**EXERCISE BRIEF**
Exactly as written, return the entries below, minus any pictures.
(Beginning of SUPPLIED RECORDS)
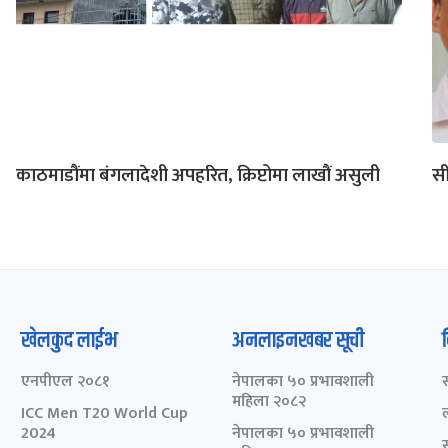
काठमाडौंमा बंगलादेशी अपहरित, क्रिप्टोमा लाखौं असुली
सी
खेलकुद लाईभ
अनलाइनखबर सूची
एनपीएल २०८१
नेपालका ५० प्रभावशाली
महिला २०८२
ICC Men T20 World Cup
2024
नेपालका ५० प्रभावशाली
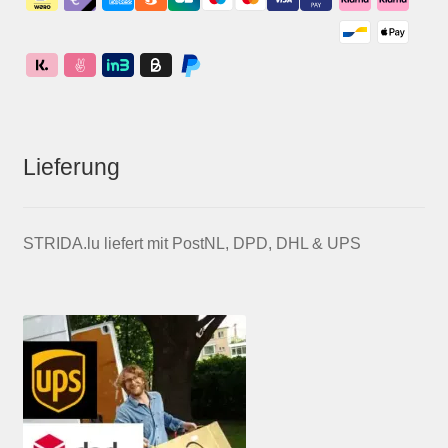
Lieferung
STRIDA.lu liefert mit PostNL, DPD, DHL & UPS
(End of SUPPLIED RECORDS)
**ANSWER SPACE**
काठमाडौंमा बंगलादेशी अपहरित, क्रिप्टोमा लाखौं असुली
सी
खेलकुद लाईभ
अनलाइनखबर सूची
एनपीएल २०८१
नेपालका ५० प्रभावशाली
महिला २०८२
ICC Men T20 World Cup
2024
नेपालका ५० प्रभावशाली
Lieferung
STRIDA.lu liefert mit PostNL, DPD, DHL & UPS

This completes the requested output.